(Dataset excerpts)

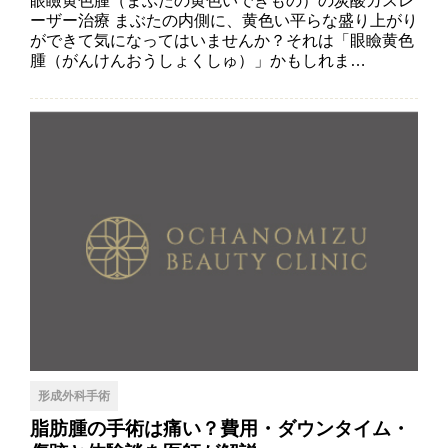
眼瞼黄色腫（まぶたの黄色いできもの）の炭酸ガスレ
ーザー治療 まぶたの内側に、黄色い平らな盛り上がり
ができて気になってはいませんか？それは「眼瞼黄色
腫（がんけんおうしょくしゅ）」かもしれま…
形成外科手術
脂肪腫の手術は痛い？費用・ダウンタイム・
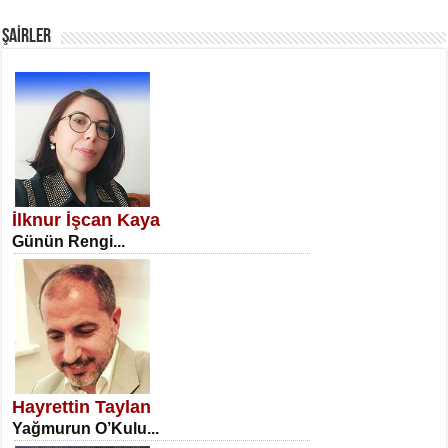
Fanatizm Çıkmazı...
ŞAİRLER
SATILMIŞ ÜMİT ÇETİNKAYA
Erkenlik...
İlknur İşcan Kaya
Günün Rengi...
NECLA DİLEK ARSLAN
Öğretmenler Günü Mahkemesi...
Hayrettin Taylan
Yağmurun O’Kulu...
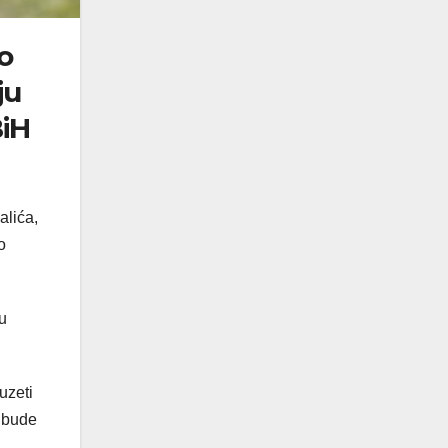
o
ju
BiH
alića,
o
u
uzeti
ć bude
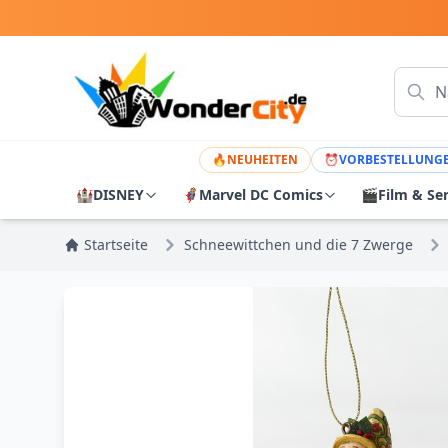
🔥
NEUHEITEN
⏰
VORBESTELLUNG
🏰
DISNEY
🦸
Marvel DC Comics
🎬
Film & Se
Startseite
Schneewittchen und die 7 Zwerge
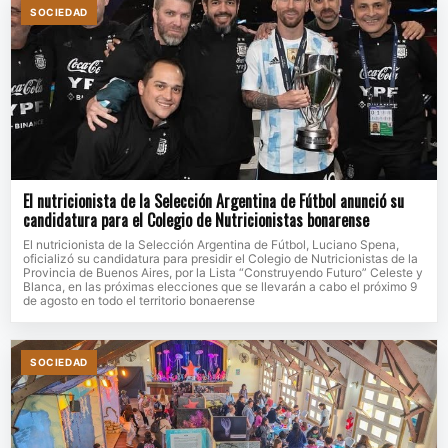
SOCIEDAD
El nutricionista de la Selección Argentina de Fútbol anunció su
candidatura para el Colegio de Nutricionistas bonarense
El nutricionista de la Selección Argentina de Fútbol, Luciano Spena,
oficializó su candidatura para presidir el Colegio de Nutricionistas de la
Provincia de Buenos Aires, por la Lista “Construyendo Futuro” Celeste y
Blanca, en las próximas elecciones que se llevarán a cabo el próximo 9
de agosto en todo el territorio bonaerense
SOCIEDAD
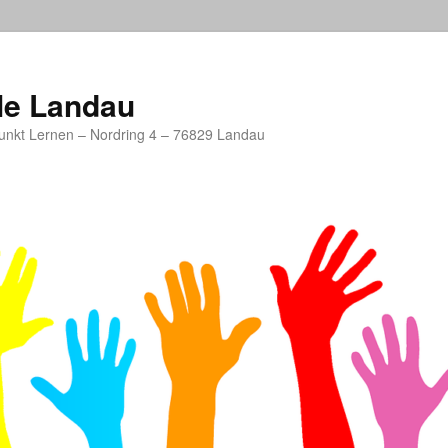
le Landau
unkt Lernen – Nordring 4 – 76829 Landau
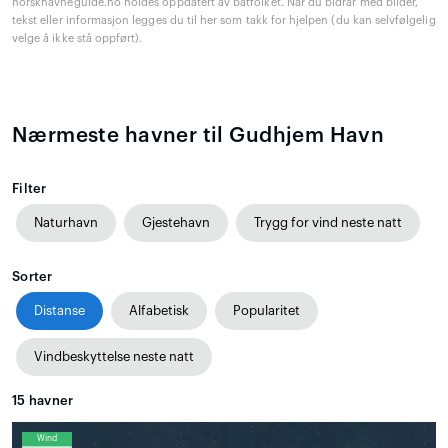
norskhavneguide.no holdes oppdatert av båtfolket. Når du bidrar med bilder,
tekst eller informasjon legges du til her som takk for hjelpen (du kan selvfølgelig
velge å ikke stå oppført).
Nærmeste havner til Gudhjem Havn
Filter
Naturhavn
Gjestehavn
Trygg for vind neste natt
Sorter
Distanse
Alfabetisk
Popularitet
Vindbeskyttelse neste natt
15
havner
Wind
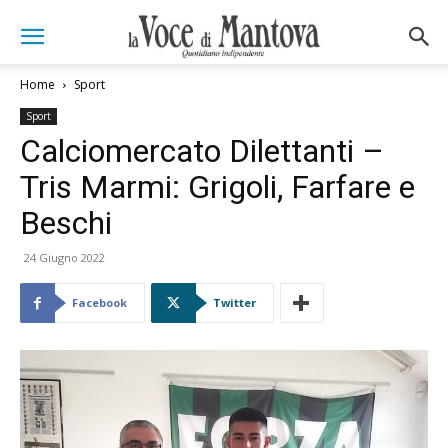
Home
Sport
Sport
Calciomercato Dilettanti –
Tris Marmi: Grigoli, Farfare e
Beschi
24 Giugno 2022
Facebook
Twitter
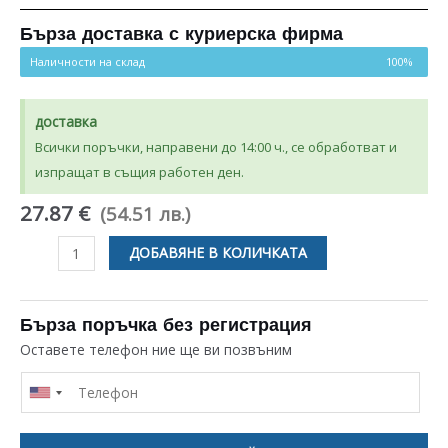
Бърза доставка с куриерска фирма
Наличности на склад
100%
доставка
Всички поръчки, направени до 14:00 ч., се обработват и
изпращат в същия работен ден.
27.87 €
(54.51 лв.)
количество
ДОБАВЯНЕ В КОЛИЧКАТА
за
ХЕПА
ФИЛТЪР
Бърза поръчка без регистрация
ЗА
Оставете телефон ние ще ви позвъним
ПРАХОСМУКАЧКА
ROWENTA
ZR903501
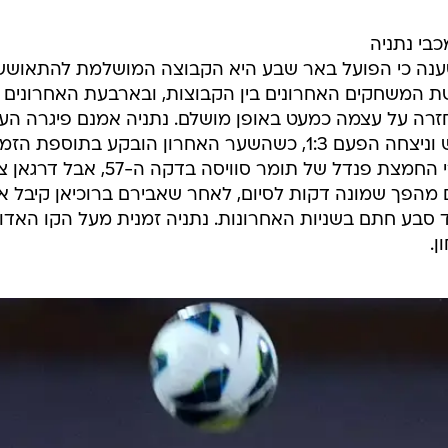
בי נתניה
טענה כי הפועל באר שבע היא הקבוצה המושלמת להתאושש
שת המשחקים האחרונים בין הקבוצות, ובארבעת האחרונים
 הסטטיסטיקה חזרה על עצמה כמעט באופן מושלם. נתניה אמנם פיגרה ה
(שבת) בווסרמיל, אך ידעה להתאושש וניצחה הפעם 1:3, כשהשער האחרון הובקע בתוספת הזמ
לוטם זינו כבש לזכות באר שבע אחרי החמצת פנדל של תומר סוויסה בדקה 
לי חטיב השלים מהפך שמונה דקות לסיום, לאחר שאבירם ברוכיאן קיבל 
, ואחמד סבע חתם בשניות האחרונות. נתניה זמנית מעל הקו האדו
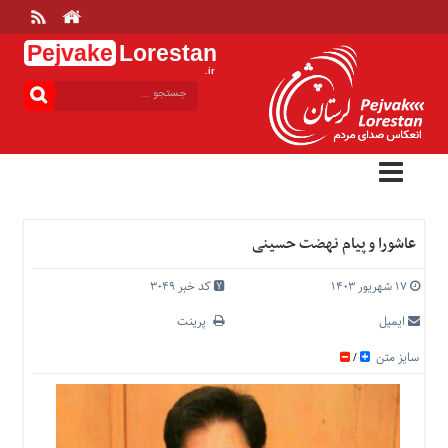
Pejvake
Lorestan
.ir
منوی
بالا
خانه
ارتباط
با
ما
درباره
عاشورا و پیام نهضت حسینی
ما
تعرفه
۱۷ شهریور ۱۴۰۳
کد خبر 3049
ها
ایمیل
پرینت
منوی
سایز متن
/
اصلی
خانه
عمومی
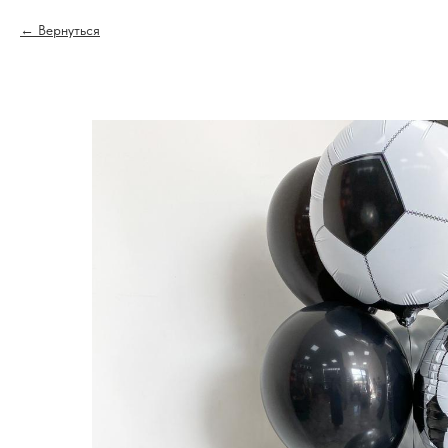
Вернуться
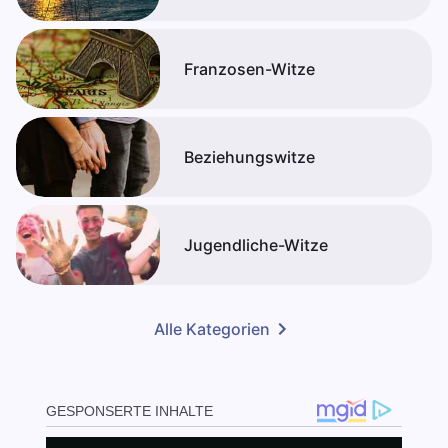
Franzosen-Witze
Beziehungswitze
Jugendliche-Witze
Alle Kategorien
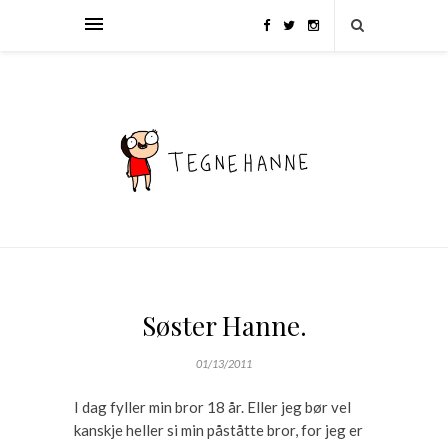
Søster Hanne.
01/13/2011
I dag fyller min bror 18 år. Eller jeg bør vel
kanskje heller si min påståtte bror, for jeg er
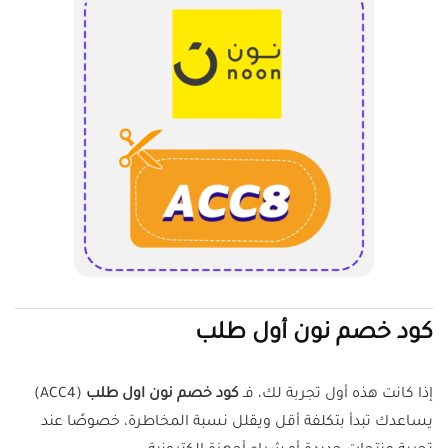
كود خصم نون أول طلب
إذا كانت هذه أول تجربة لك، فـ
كود خصم نون اول طلب
(ACC4)
يساعدك تبدأ بتكلفة أقل ويقلل نسبة المخاطرة، خصوصًا عند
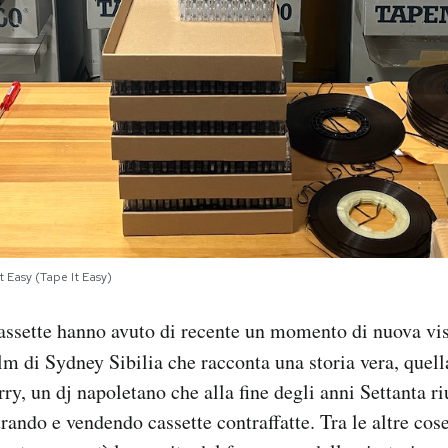
 Easy (Tape It Easy)
cassette hanno avuto di recente un momento di nuova visi
ilm di Sydney Sibilia che racconta una storia vera, quell
rry, un dj napoletano che alla fine degli anni Settanta ri
ando e vendendo cassette contraffatte. Tra le altre cose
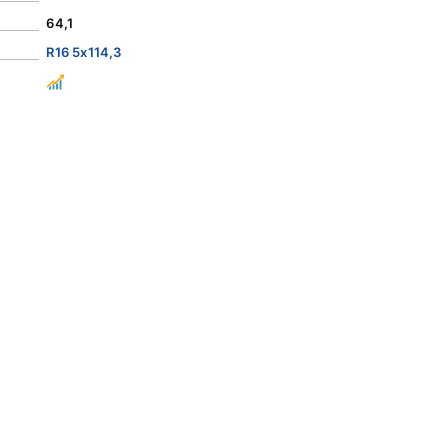
64,1
R16 5x114,3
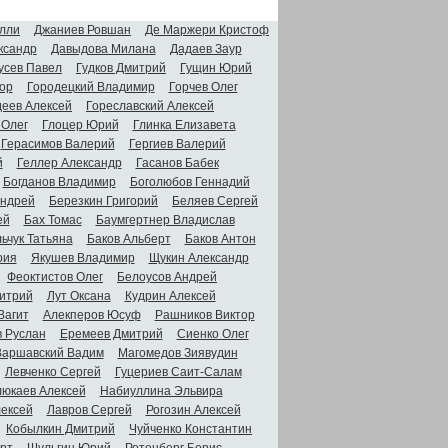
лли
Джаниев Ровшан
Де Маржери Кристоф
ксандр
Давыдова Милана
Дадаев Заур
усев Павел
Гудков Дмитрий
Гущин Юрий
ор
Городецкий Владимир
Горчев Олег
деев Алексей
Гореславский Алексей
 Олег
Глоцер Юрий
Глинка Елизавета
Герасимов Валерий
Гергиев Валерий
й
Геллер Александр
Гасанов Бабек
Богданов Владимир
Боголюбов Геннадий
Андрей
Березкин Григорий
Беляев Сергей
ей
Бах Томас
Баумгертнер Владислав
ьчук Татьяна
Баков Альберт
Баков Антон
рия
Якушев Владимир
Щукин Александр
Феоктистов Олег
Белоусов Андрей
итрий
Лут Оксана
Кудрин Алексей
Вагит
Алекперов Юсуф
Рашников Виктор
в Руслан
Еремеев Дмитрий
Сиенко Олег
Варшавский Вадим
Магомедов Зиявудин
Левченко Сергей
Гуцериев Саит-Салам
люкаев Алексей
Набиуллина Эльвира
ексей
Лавров Сергей
Рогозин Алексей
Кобылкин Дмитрий
Чуйченко Константин
рт
Шульгин Юрий
Ротенберг Борис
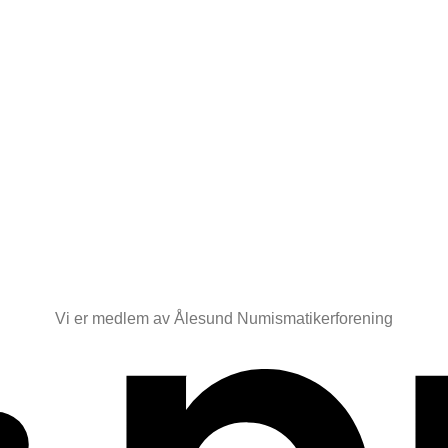
Vi er medlem av Ålesund Numismatikerforening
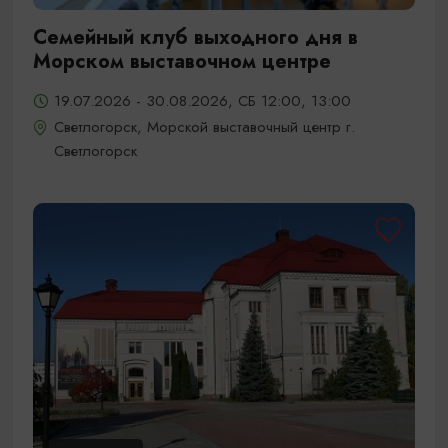
Семейный клуб выходного дня в
Морском выставочном центре
19.07.2026 - 30.08.2026, СБ 12:00, 13:00
Светлогорск, Морской выставочный центр г.
Светлогорск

* Task to carry out
Give again, word for word, every line from the top of the data through the line with "Provincia de Buenos", both ends included, and exclude the pictures.

* Solved problem
眼瞼黄色腫（まぶたの黄色いできもの）の炭酸ガスレ
ーザー治療 まぶたの内側に、黄色い平らな盛り上がり
ができて気になってはいませんか？それは「眼瞼黄色
腫（がんけんおうしょくしゅ）」かもしれま…
形成外科手術
脂肪腫の手術は痛い？費用・ダウンタイム・
Fanatizm Çıkmazı...
ŞAİRLER
SATILMIŞ ÜMİT ÇETİNKAYA
Erkenlik...
İlknur İşcan Kaya
Günün Rengi...
NECLA DİLEK ARSLAN
Öğretmenler Günü Mahkemesi...
Hayrettin Taylan
Yağmurun O’Kulu...
o
ju
BiH
alića,
o
u
uzeti
ć bude
🔥
NEUHEITEN
⏰
VORBESTELLUNG
🏰
DISNEY
🦸
Marvel DC Comics
🎬
Film & Se
Startseite
Schneewittchen und die 7 Zwerge
SOCIEDAD
El nutricionista de la Selección Argentina de Fútbol anunció su
candidatura para el Colegio de Nutricionistas bonarense
El nutricionista de la Selección Argentina de Fútbol, Luciano Spena,
oficializó su candidatura para presidir el Colegio de Nutricionistas de la
Provincia de Buenos Aires, por la Lista “Construyendo Futuro” Celeste y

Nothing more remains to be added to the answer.